The CEO decided to pursue sustainable pet food while she was working as a postdoctoral research fellow at Stanford University's School of Medicine, she recalls.
Research animals were all around her, and she didn't have the expertise to eliminate scientists' need of them. But with her advanced degrees in microbiology and biochemistry, she knew how to cultivate different types of microorganisms and cells in a lab.
Falconer saw the potential to use her scientific skills to reduce or remove animals from the food supply chain. But she also felt that in her own diet, there were many options to choose from both at restaurants and grocery stores. She's mostly a lentils and tofu person, she says, but is a big fan of Impossible Foods' plant-based substitutes for meat products.
"We can always use more," the CEO said, "and I am happy when there are even more alternatives. But there was absolutely nothing for my cats and virtually nothing for dogs."
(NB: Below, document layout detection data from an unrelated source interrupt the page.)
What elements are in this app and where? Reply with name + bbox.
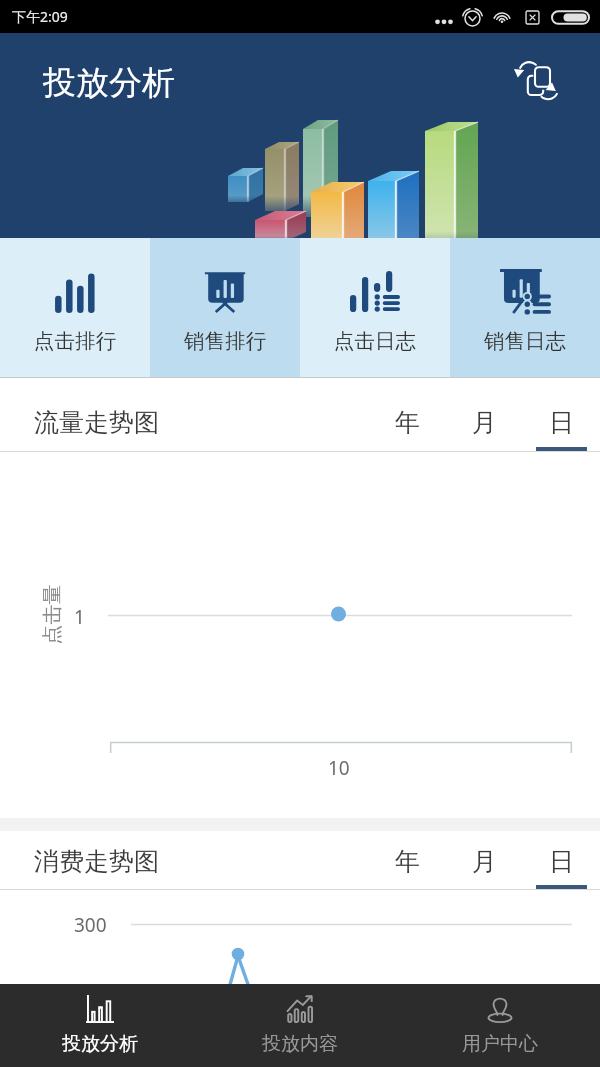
button[interactable]: 月 — [446, 378, 523, 451]
staticText: 点击排行 — [34, 328, 116, 354]
button[interactable]: 投放内容 — [200, 984, 400, 1067]
button[interactable]: 月 — [446, 831, 523, 889]
button[interactable]: 用户中心 — [400, 984, 600, 1067]
staticText: 销售排行 — [184, 328, 266, 354]
staticText: 下午2:09 — [12, 7, 68, 26]
button[interactable]: 点击日志 — [300, 238, 450, 377]
staticText: 点击量 — [40, 584, 64, 644]
button[interactable]: 年 — [369, 831, 446, 889]
staticText: 300 — [74, 912, 107, 938]
staticText: 月 — [472, 846, 497, 877]
staticText: 年 — [395, 407, 420, 438]
staticText: 用户中心 — [462, 1032, 538, 1056]
staticText: 投放分析 — [43, 62, 175, 104]
button[interactable]: 投放分析 — [0, 984, 200, 1067]
staticText: 消费走势图 — [34, 846, 159, 877]
staticText: 投放内容 — [262, 1032, 338, 1056]
staticText: 日 — [549, 407, 574, 438]
button[interactable]: 日 — [523, 378, 600, 451]
button[interactable]: 销售日志 — [450, 238, 600, 377]
staticText: 销售日志 — [484, 328, 566, 354]
button[interactable]: 销售排行 — [150, 238, 300, 377]
staticText: 月 — [472, 407, 497, 438]
staticText: 点击日志 — [334, 328, 416, 354]
staticText: 10 — [328, 755, 350, 781]
staticText: 流量走势图 — [34, 407, 159, 438]
button[interactable]: 点击排行 — [0, 238, 150, 377]
staticText: 1 — [74, 604, 85, 630]
staticText: 投放分析 — [62, 1032, 138, 1056]
button[interactable]: 年 — [369, 378, 446, 451]
staticText: 年 — [395, 846, 420, 877]
button[interactable]: Rotate screen — [504, 51, 562, 109]
button[interactable]: 日 — [523, 831, 600, 889]
staticText: 日 — [549, 846, 574, 877]
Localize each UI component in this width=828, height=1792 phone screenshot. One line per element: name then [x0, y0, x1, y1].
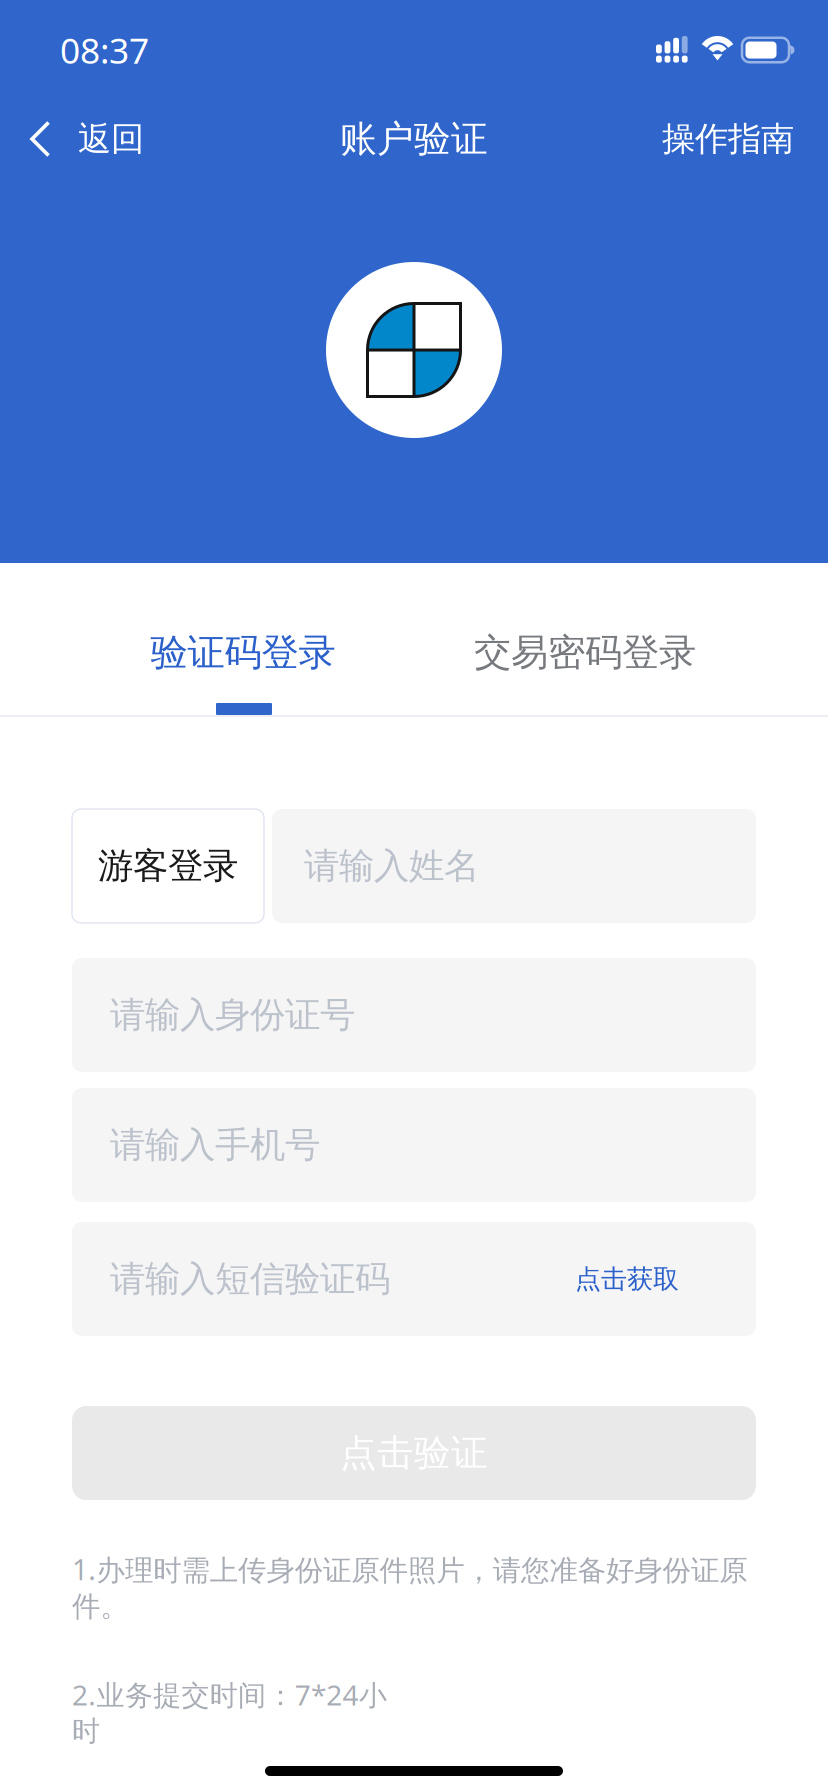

Falconer initially wondered if pet food was a big enough market to tackle, and how much of an environmental difference it could make to shift meat production for pet food toward cultured ingredients.
Livestock agriculture was responsible for the equivalent of 260.54 million metric tons of carbon dioxide emissions in the U.S. in 2019, according to the most recent available EPA data.
The amount of pet food consumed pales in comparison with human meat consumption, Falconer discovered. But pet food is produced from leftovers in the global meat supply chain, including tons of meat that couldn't be sold for human consumption, and meat from fallen animals that die in transit, or from suffocation in farming facilities or from disease.
"All that meat gets shunted into pet food," Falconer said, "And it allows animal agriculture to stay afloat without making any big changes.
Today, the pet food market is growing, buoyed by increased adoption of dogs and cats by millennials, and greater awareness of health benefits through nutrition for pets. According to Grand View Research, the pet food market should grow to around $90.4 billion by 2025.
If Because Animals has the impact Falconer is looking for, a significant portion of that will shift to clean meat and other sustainable products soon. The company's next challenge will be scaling up to a larger commercial kitchen, while continuing to develop new, clean meat pet foods.
Correction: Livestock agriculture was responsible for the equivalent of 260.54 million metric tons of carbon dioxide emissions in the U.S. in 2019.